Sunday, February 17, 2013

How your life changes......

Mom and I were talking.  She said something like, "everyone leaves you."  We talked about seasons of life and how things change.  You change jobs.  Changes houses.  Cars.  Sometimes you break up with someone.  Sometimes your kids grow up and lead their own lives.  Sometimes people die.  Sometimes you just lose contact with someone from your past who you used to be close to.  Sometimes I cannot even remember the names of people I knew way back when.

Then there are subtle changes that happen without you realizing them.  You look back and say, hmmm, that's different than it used to be.

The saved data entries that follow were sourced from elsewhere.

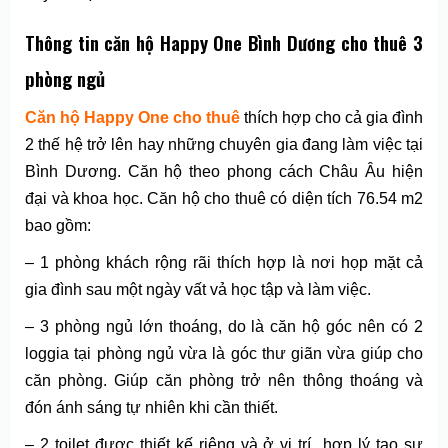
Thông tin căn hộ Happy One Bình Dương cho thuê 3
phòng ngủ
Căn hộ Happy One cho thuê
thích hợp cho cả gia đình
2 thế hệ trở lên hay những chuyên gia đang làm việc tại
Bình Dương. Căn hộ theo phong cách Châu Âu hiện
đại và khoa học. Căn hộ cho thuê có diện tích 76.54 m2
bao gồm:
– 1 phòng khách rộng rãi thích hợp là nơi họp mặt cả
gia đình sau một ngày vất vả học tập và làm việc.
– 3 phòng ngủ lớn thoáng, do là căn hộ góc nên có 2
loggia tại phòng ngủ vừa là góc thư giãn vừa giúp cho
căn phòng. Giúp căn phòng trở nên thông thoáng và
đón ánh sáng tự nhiên khi cần thiết.
– 2 toilet được thiết kế riêng và ở vị trí hợp lý tạo sự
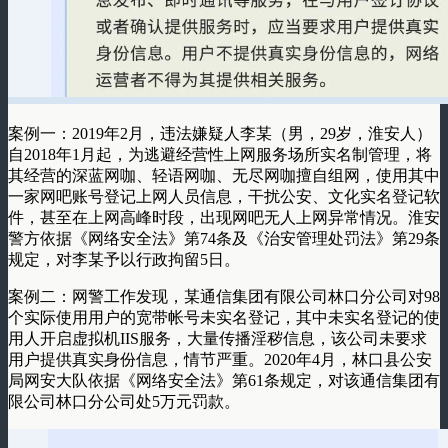
案例一：2019年2月，违法嫌疑人李某（男，29岁，淮安人）
自2018年1月起，为逃避经营性上网服务场所实名制管理，将
其经营的深蓝网咖、轻语网咖、无尽网咖擅自组网，使用其中
一家网吧账号登记上网人员信息，干扰公安、文化实名登记软
件，甚至在上网高峰时段，出现网吧无人上网异常情况。淮安
警方依据《网络安全法》第74条及《治安管理处罚法》第29条
规定，对李某予以行政拘留5日。
案例二：网警工作发现，某通信集团有限公司林口分公司对98
个实际使用用户的宽带帐号未实名登记，其中未实名登记的使
用人开启虚拟机IIS服务，大量传播淫秽信息，该公司未要求
用户提供真实身份信息，情节严重。2020年4月，林口县公安
局网安大队依据《网络安全法》第61条规定，对该通信集团有
限公司林口分公司处5万元罚款。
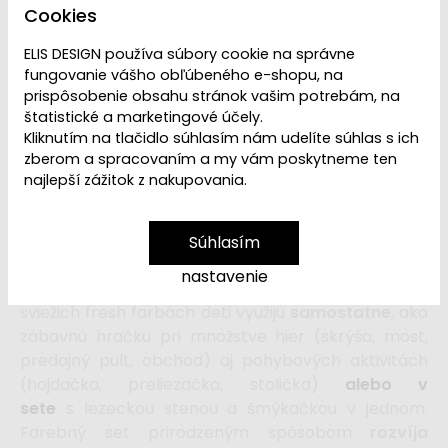
Cookies
Dostupnosť:
Skladom
ELIS DESIGN používa súbory cookie na správne
fungovanie vášho obľúbeného e-shopu, na
83,39 €
145,99 €
prispôsobenie obsahu stránok vašim potrebám, na
štatistické a marketingové účely.
Kliknutím na tlačidlo súhlasím nám udelíte súhlas s ich
vložiť do košíka
zberom a spracovaním a my vám poskytneme ten
najlepší zážitok z nakupovania.
Vylepšený
set multifunkčnej
drevenej hojdačky 5v1
s doskou
Súhlasím
2v1
hravo vytvorí malé
detské ihrisko
v
nastavenie
detskej izbe. Montessori hojdačku s doskami v
sviežich fresh farbách deti využijú
samostatne
, ako
zábavnú hračku pri množstve hier (skrýša, most,
predajný pult, obchod) aj pohybových aktivitách
(hojdačka, preliezačka, stolička)
alebo v
sete
s lezeckou stenou a šmýkačkou v jednom.
Farebný set prirodzeným spôsobom
rozvíja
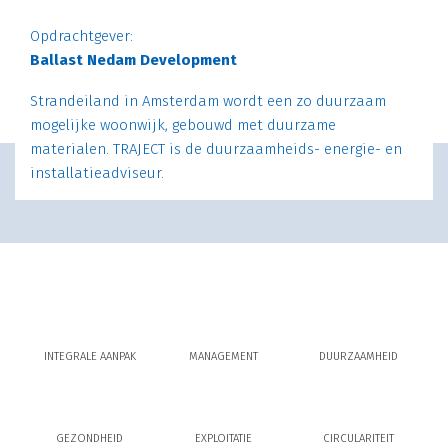
Opdrachtgever:
Ballast Nedam Development
Strandeiland in Amsterdam wordt een zo duurzaam
mogelijke woonwijk, gebouwd met duurzame
materialen. TRAJECT is de duurzaamheids- energie- en
installatieadviseur.
INTEGRALE AANPAK
MANAGEMENT
DUURZAAMHEID
GEZONDHEID
EXPLOITATIE
CIRCULARITEIT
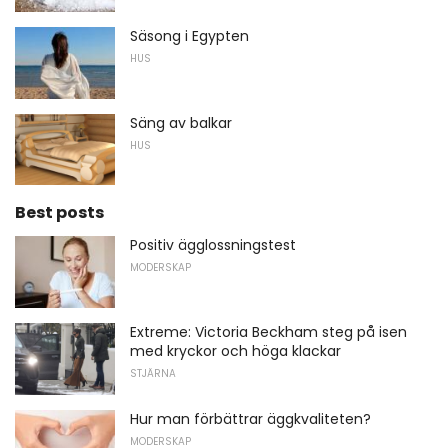
Säsong i Egypten
HUS
Säng av balkar
HUS
Best posts
Positiv ägglossningstest
MODERSKAP
Extreme: Victoria Beckham steg på isen
med kryckor och höga klackar
STJÄRNA
Hur man förbättrar äggkvaliteten?
MODERSKAP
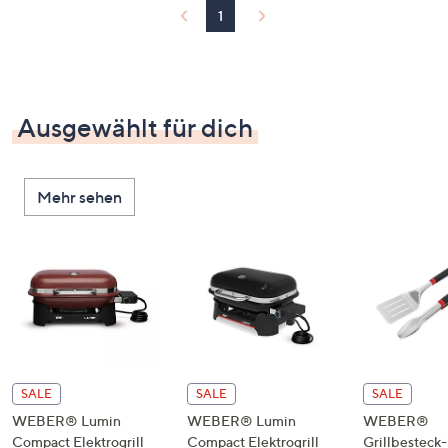
1
Ausgewählt für dich
Mehr sehen
SALE
SALE
SALE
WEBER® Lumin
WEBER® Lumin
WEBER®
Compact Elektrogrill
Compact Elektrogrill
Grillbesteck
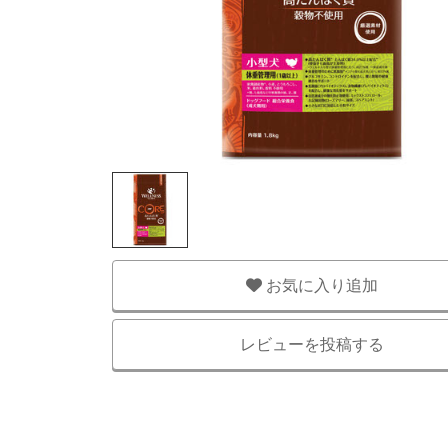
お気に入り追加
レビューを投稿する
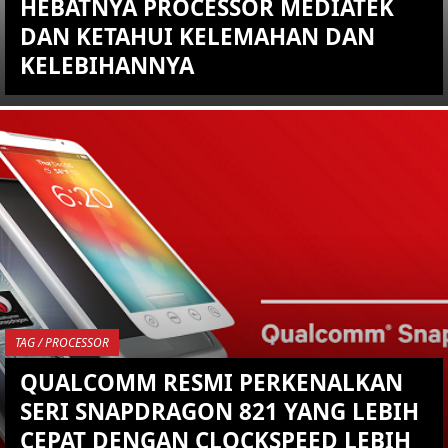
HEBATNYA PROCESSOR MEDIATEK
DAN KETAHUI KELEMAHAN DAN
KELEBIHANNYA
KEMBALI KE ATAS
YOU ARE VIEWING MOST
RECENT POST
TAG / PROCESSOR
QUALCOMM RESMI PERKENALKAN
SERI SNAPDRAGON 821 YANG LEBIH
CEPAT DENGAN CLOCKSPEED LEBIH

Case in point.  I never.  EVER. watch prime time TV.  I haven't since I was a very young person.  Before I got my drivers license.  I used to watch soap operas.  Young and the Restless, All My Children, One Life To Live and General Hospital.  I watched them for years.  Then I stopped.  Then they came on soap net and I started watching them again.  Then I thought, "this is ridiculous," and stopped watching them again.  Now since I got Netflix, I watch whole series in a few short weeks.  I have watched so many.  Then I have watched some on netflix and now watch them on regular TV.  So I have gone full circle.  I haven't watch prime time TV since I was 15.  Now I watch Prime Time TV.

This is just one example of how my entertainment has morphed over the years.

But what about your lifestyle?  20s?  I had to go out every single night.  I wore crazy clothes and spray painted my hair different colors.  I drank.  30s?  Motherhood.  Driving my kids to school and listening to DC Talk and Jars of Clay every single day.  40s?  Watching my kids do cheerleading.  Going to Basketball games.  50s?  Grandma.  Dealing with Cancer.  When you are really young you just want to be liked.  You don't want to be bullied.  If your hair is curly you want it straight.

Life is a series of stories.  You go from one to another.  Mom described it as a video.  Not a snapshot.  You go along and things change.  Change is inevitable.  You have to make it through one phase to get to the next.  Sometimes the phases we find ourselves in are horrible.  Death.  Divorce.  Disease.  Addiction.  But you can transition to a much better place.  You have to will yourself to do something different.  To lean on family and friends.  To try.